Introduction: Congenital mitral valve stenosis (CMS) is a rare entity of congenital heart disease (CHD). Mitral leaflets in this entity are dysplastic and short, chords are thickened, and papillary muscles are underdeveloped with reduced interpapillary distance. (1) Stenotic mitral valves have non-pliable leaflets, the amount of native tissue is very reduced and significantly less amenable to valve repair. (2) Prosthetic mitral valve replacement (MVR) in the pediatric population carries a great burden of morbidity and mortality. (3) Therefore, complex surgical techniques need to be utilized in attempts of mitral valve repair (MVr). Contrary to the high degree of freedom from reoperation in the adult population after the MVr, due to the somatic growth, congenital patients may undergo series of valve repairs. To illustrate this, we present a case of successful third-time mitral valve repair in a pediatric patient.

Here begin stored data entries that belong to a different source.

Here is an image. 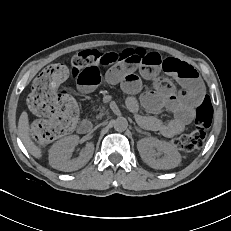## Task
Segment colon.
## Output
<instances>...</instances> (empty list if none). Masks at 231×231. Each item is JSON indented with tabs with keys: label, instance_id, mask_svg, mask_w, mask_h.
<instances>
[{
	"label": "colon",
	"instance_id": "obj_1",
	"mask_svg": "<svg viewBox=\"0 0 231 231\" xmlns=\"http://www.w3.org/2000/svg\"><path fill=\"white\" fill-rule=\"evenodd\" d=\"M154 56L143 49H126L116 52L85 51L71 59V69L73 74L78 76L85 68L92 65L109 67L121 62H144ZM68 74L69 70L65 65L52 64L43 69L33 82L28 106L39 117L31 126L32 138L38 145L49 144L69 133L78 118L75 100L59 89ZM212 116V106L205 99L197 107L194 130L174 139V146L184 151L202 147Z\"/></svg>",
	"mask_w": 231,
	"mask_h": 231
}]
</instances>
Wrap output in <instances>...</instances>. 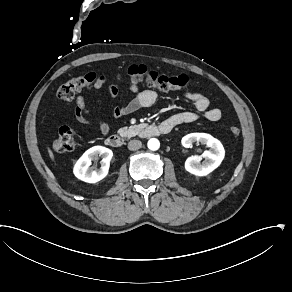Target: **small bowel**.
Masks as SVG:
<instances>
[{
	"label": "small bowel",
	"mask_w": 292,
	"mask_h": 292,
	"mask_svg": "<svg viewBox=\"0 0 292 292\" xmlns=\"http://www.w3.org/2000/svg\"><path fill=\"white\" fill-rule=\"evenodd\" d=\"M106 83V76L100 75L98 76L93 87L96 91H99L106 85ZM129 91L131 94L130 100L123 105H116L113 108V112L116 117L126 116L140 109L151 107L157 102L159 98L157 92L153 90H139L138 87L134 84L130 86ZM109 94L112 98H115L117 96V89L113 86H110ZM185 97L194 105L198 112L203 113L207 120L211 122H217L221 119V109L217 107H211L210 100L206 96L197 92H187ZM74 114L76 120L79 123L94 124L99 128L102 135H108L110 131L108 122L102 117H95L91 115L83 95H77L75 98ZM198 118L199 115L197 112L183 111L168 116L165 120L162 121L161 124L168 123L172 128H174L182 124L192 123Z\"/></svg>",
	"instance_id": "1"
}]
</instances>
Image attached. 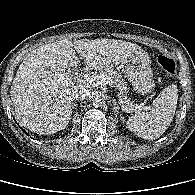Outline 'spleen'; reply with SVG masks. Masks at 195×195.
<instances>
[{
    "label": "spleen",
    "mask_w": 195,
    "mask_h": 195,
    "mask_svg": "<svg viewBox=\"0 0 195 195\" xmlns=\"http://www.w3.org/2000/svg\"><path fill=\"white\" fill-rule=\"evenodd\" d=\"M178 88L172 84L161 91L159 96L148 106L147 112H138L127 121L128 128L137 136L154 140L159 138L169 127L176 111Z\"/></svg>",
    "instance_id": "3e777b00"
}]
</instances>
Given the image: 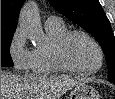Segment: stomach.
<instances>
[{
    "mask_svg": "<svg viewBox=\"0 0 115 99\" xmlns=\"http://www.w3.org/2000/svg\"><path fill=\"white\" fill-rule=\"evenodd\" d=\"M70 99H100V96L91 85L81 83L70 92Z\"/></svg>",
    "mask_w": 115,
    "mask_h": 99,
    "instance_id": "obj_1",
    "label": "stomach"
}]
</instances>
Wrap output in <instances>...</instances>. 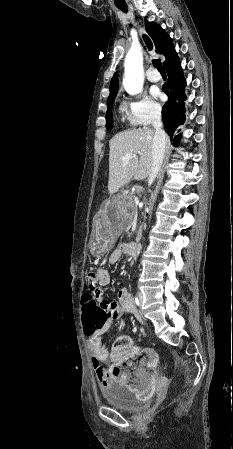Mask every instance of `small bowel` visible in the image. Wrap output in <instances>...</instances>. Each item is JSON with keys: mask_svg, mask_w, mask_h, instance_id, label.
<instances>
[{"mask_svg": "<svg viewBox=\"0 0 233 449\" xmlns=\"http://www.w3.org/2000/svg\"><path fill=\"white\" fill-rule=\"evenodd\" d=\"M125 249L115 250L109 257L110 264L116 263L122 258ZM89 287L87 293L94 295V301L99 307H105V316L103 328H83L87 336L88 347L91 353L92 365L99 383L106 387L112 381L126 382L130 384V390H133V399H150V392L156 389V378L162 377L163 370L161 363H158L156 352L150 348L140 347L133 340H123L122 344L112 354V365L106 369L104 363L107 361L109 353L103 342V336L108 331L111 322L121 317L125 312H130L134 308V302L130 292L122 288L118 293L117 301L103 300V289L100 286H107L111 282V274L105 267H99L97 270L88 272ZM84 297V295H83ZM83 321V319H82ZM139 357L140 361L135 375H129L126 366H130L132 359Z\"/></svg>", "mask_w": 233, "mask_h": 449, "instance_id": "1", "label": "small bowel"}]
</instances>
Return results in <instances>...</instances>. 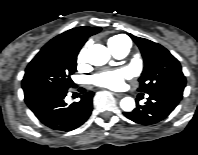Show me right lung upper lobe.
Instances as JSON below:
<instances>
[{"instance_id":"cb5924a9","label":"right lung upper lobe","mask_w":198,"mask_h":155,"mask_svg":"<svg viewBox=\"0 0 198 155\" xmlns=\"http://www.w3.org/2000/svg\"><path fill=\"white\" fill-rule=\"evenodd\" d=\"M101 30L99 27L82 26L70 29L49 41L47 46H59L66 44H76L82 47L87 38L98 33Z\"/></svg>"}]
</instances>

Case report: We present a case of a 12-year-old girl with CMS. In the first year of life, she underwent ring annuloplasty with a flexible band. However, in the early postoperative period, she developed hemolytic anemia and was taken back to the operating room for edge-to-edge repair by the Alfieri stitch. At the age of 2 years, she underwent the second repair with a 24 mm Sorin Memo annuloplasty ring. She presented to our institution with severe mitral valve stenosis with mean PG of 15 mmHg and severe mitral valve regurgitation. A third re-do sternotomy was performed, the patient was placed on the cardiopulmonary bypass and the heart was arrested in the diastolic cardiac arrest. The access to the mitral valve was transseptal. The previous annuloplasty ring was excised, whereas the anterior mitral leaflet was augmented with anterior leaflet tissue from the homograft mitral valve. Finally, the annuloplasty was performed using a 28 mm Carpentier Edwards Physio II ring. Intraoperative transesophageal echocardiography revealed only trivial mitral regurgitation and maximal peak gradient of 4 mmHg. The postoperative course was uneventful.
Conclusion: This case report highlights the safety and feasibility of the mitral valve re-do repair with anterior mitral valve leaflet augmentation using mitral homograft leaflet tissue in the mitral valve repair center of excellence.